**EXERCISE DIRECTIONS**: Please restate each entry word for word.

** Opening DATA FOR THE TASK block **

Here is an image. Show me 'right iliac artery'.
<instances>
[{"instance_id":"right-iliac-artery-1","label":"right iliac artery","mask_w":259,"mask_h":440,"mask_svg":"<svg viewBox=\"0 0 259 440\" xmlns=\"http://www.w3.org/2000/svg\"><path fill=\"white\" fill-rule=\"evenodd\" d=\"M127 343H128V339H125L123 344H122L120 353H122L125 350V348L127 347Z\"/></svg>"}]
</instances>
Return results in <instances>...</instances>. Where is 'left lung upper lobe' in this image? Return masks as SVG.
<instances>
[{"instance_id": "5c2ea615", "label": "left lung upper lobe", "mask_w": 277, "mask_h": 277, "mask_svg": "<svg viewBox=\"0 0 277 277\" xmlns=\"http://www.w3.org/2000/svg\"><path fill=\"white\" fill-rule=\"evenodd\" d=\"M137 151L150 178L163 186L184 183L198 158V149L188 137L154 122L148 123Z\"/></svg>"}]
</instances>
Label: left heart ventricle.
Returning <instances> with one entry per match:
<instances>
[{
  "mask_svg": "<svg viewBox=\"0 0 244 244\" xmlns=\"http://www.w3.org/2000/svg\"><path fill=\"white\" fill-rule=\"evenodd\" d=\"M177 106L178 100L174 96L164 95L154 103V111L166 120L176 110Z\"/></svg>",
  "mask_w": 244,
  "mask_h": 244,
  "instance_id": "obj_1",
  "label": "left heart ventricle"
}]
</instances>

** Closing DATA FOR THE TASK block **

**ANSWER SECTION**:
Here is an image. Show me 'right iliac artery'.
<instances>
[{"instance_id":"right-iliac-artery-1","label":"right iliac artery","mask_w":259,"mask_h":440,"mask_svg":"<svg viewBox=\"0 0 259 440\" xmlns=\"http://www.w3.org/2000/svg\"><path fill=\"white\" fill-rule=\"evenodd\" d=\"M127 343H128V339H125L123 344H122L120 353H122L125 350V348L127 347Z\"/></svg>"}]
</instances>
Return results in <instances>...</instances>. Where is 'left lung upper lobe' in this image? Return masks as SVG.
<instances>
[{"instance_id": "5c2ea615", "label": "left lung upper lobe", "mask_w": 277, "mask_h": 277, "mask_svg": "<svg viewBox=\"0 0 277 277\" xmlns=\"http://www.w3.org/2000/svg\"><path fill=\"white\" fill-rule=\"evenodd\" d=\"M137 151L150 178L163 186L184 183L198 158V149L188 137L154 122L148 123Z\"/></svg>"}]
</instances>
Label: left heart ventricle.
Returning <instances> with one entry per match:
<instances>
[{
  "mask_svg": "<svg viewBox=\"0 0 244 244\" xmlns=\"http://www.w3.org/2000/svg\"><path fill=\"white\" fill-rule=\"evenodd\" d=\"M177 106L178 100L174 96L164 95L154 103V111L166 120L176 110Z\"/></svg>",
  "mask_w": 244,
  "mask_h": 244,
  "instance_id": "obj_1",
  "label": "left heart ventricle"
}]
</instances>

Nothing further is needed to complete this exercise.